TASK REQUIREMENTS →
The response should consist of every record, reproduced exactly.

Source records:
• • • • • • •
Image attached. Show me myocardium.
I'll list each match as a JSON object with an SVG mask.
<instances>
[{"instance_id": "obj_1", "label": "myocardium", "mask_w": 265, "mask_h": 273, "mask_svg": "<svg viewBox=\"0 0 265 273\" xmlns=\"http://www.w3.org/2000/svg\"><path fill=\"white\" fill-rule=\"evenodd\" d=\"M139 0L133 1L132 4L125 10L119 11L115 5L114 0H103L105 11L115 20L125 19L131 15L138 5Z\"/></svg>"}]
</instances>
• • • • • • •
RESULT OF THIS TASK →
Image attached. Show me myocardium.
I'll list each match as a JSON object with an SVG mask.
<instances>
[{"instance_id": "obj_1", "label": "myocardium", "mask_w": 265, "mask_h": 273, "mask_svg": "<svg viewBox=\"0 0 265 273\" xmlns=\"http://www.w3.org/2000/svg\"><path fill=\"white\" fill-rule=\"evenodd\" d=\"M139 0L133 1L132 4L125 10L119 11L115 5L114 0H103L105 11L115 20L125 19L131 15L138 5Z\"/></svg>"}]
</instances>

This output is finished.